It seems only apt that a genre that asks of its readers that they suspend their disbelief some (actually, a lot) often deals with subjects related to faith. A few previous editions of CF have dealt with how several graphic novels, especially those whose plots are a trifle fantastic, are road books that involve a quest.

Apart from the physical aspects (most involve a search for something, someplace, or someone), most quests are also journeys in search of faith. Unbelievers become believers.
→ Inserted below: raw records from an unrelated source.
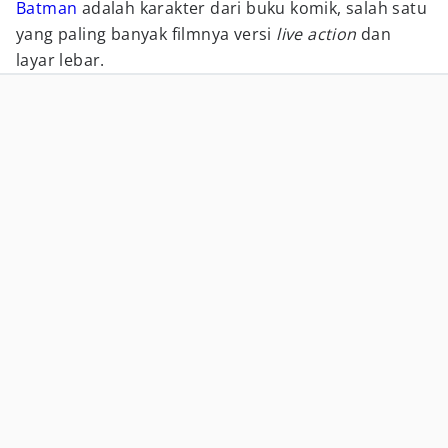
Batman
adalah karakter dari buku komik, salah satu
yang paling banyak filmnya versi
live action
dan
layar lebar.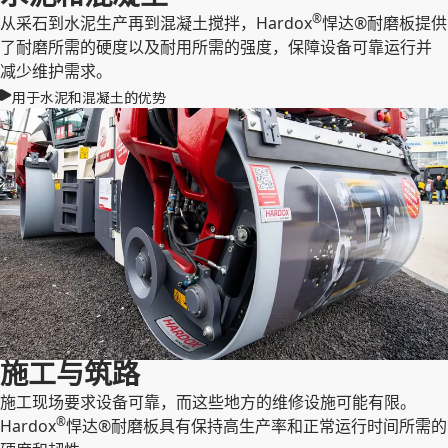
®
从采石到水泥生产再到混凝土搅拌，Hardox
悍达®耐磨板提供
了耐磨所需的硬度以及耐用所需的强度，保障设备可靠运行并
减少维护需求。
用于水泥和混凝土的优势
施工与筑路
施工现场要求设备可靠，而这些地方的维修设施可能有限。
®
Hardox
悍达®耐磨板具有保持高生产率和正常运行时间所需的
And believers realize that they have all along believed in the wrong things.

American Virgin: A mix of sex violence

Preacher, that ultra-violent work of Garth Ennis, is one such, and it could, despite its vintage, emerge as the subject of a future CF column.

Osama Tezuka’s Ode to Kirihito, the subject of last week’s CF, is another graphic novel that involves a journey and a quest for faith.
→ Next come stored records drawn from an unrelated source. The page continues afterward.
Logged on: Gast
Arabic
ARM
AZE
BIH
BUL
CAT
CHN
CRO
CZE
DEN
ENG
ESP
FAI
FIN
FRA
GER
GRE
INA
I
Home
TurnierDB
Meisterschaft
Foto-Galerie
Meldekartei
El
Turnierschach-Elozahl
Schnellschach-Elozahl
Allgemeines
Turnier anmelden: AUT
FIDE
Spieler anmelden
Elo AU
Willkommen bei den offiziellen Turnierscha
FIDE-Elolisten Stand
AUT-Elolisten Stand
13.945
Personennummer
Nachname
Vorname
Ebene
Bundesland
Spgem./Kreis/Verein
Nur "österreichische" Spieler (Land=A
And Max Allen Collins’ Road to Perdition books (again, these have been the subject of a previous edition of this column) tell the story of a journey.
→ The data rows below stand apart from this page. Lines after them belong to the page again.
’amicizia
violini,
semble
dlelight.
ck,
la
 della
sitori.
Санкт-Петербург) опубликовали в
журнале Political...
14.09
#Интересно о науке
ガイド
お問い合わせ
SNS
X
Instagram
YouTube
Steven T Seagle’s and Becky Cloonan’s American Virgin is a graphic novel series in the same spirit.

The first Seagle I read was It’s a Bird, a unique Superman story in which the man of steel doesn’t really make an appearance.

American Virgin isn’t as radical as that, but in its own ways it is a revolutionary graphic novel that mixes sex, violence and religion in equal measure to pose a larger question of faith.

It is about a young evangelist of sorts, Adam Chamberlain, a virgin who is “keeping" himself for his fiancee, an aid worker in Africa; the fiancee, who it turns out hasn’t really been keeping herself for Adam, is raped and then butchered by some terrorists in Africa. With his half-sister and an Australian mercenary, Adam gives chase. He is still a believer, only he isn’t very sure what he believes in.

Cloonan’s illustrations, especially the cover art, are downright psychedelic in parts, but that’s just right for a book on as nebulous a subject as faith.

American Virgin is a young comic and I’d guess that we are about a fifth into its telling. I have no idea what Seagle has in mind for Adam or how the book will move on from where it is now. What I do know is that Seagle has already managed to capture, through Adam and in him, the amalgam of paranoia, jealousy, avarice, lust, and doubt that often goes for faith these days.

As for me, like all good comic book fans, I believe in Batman.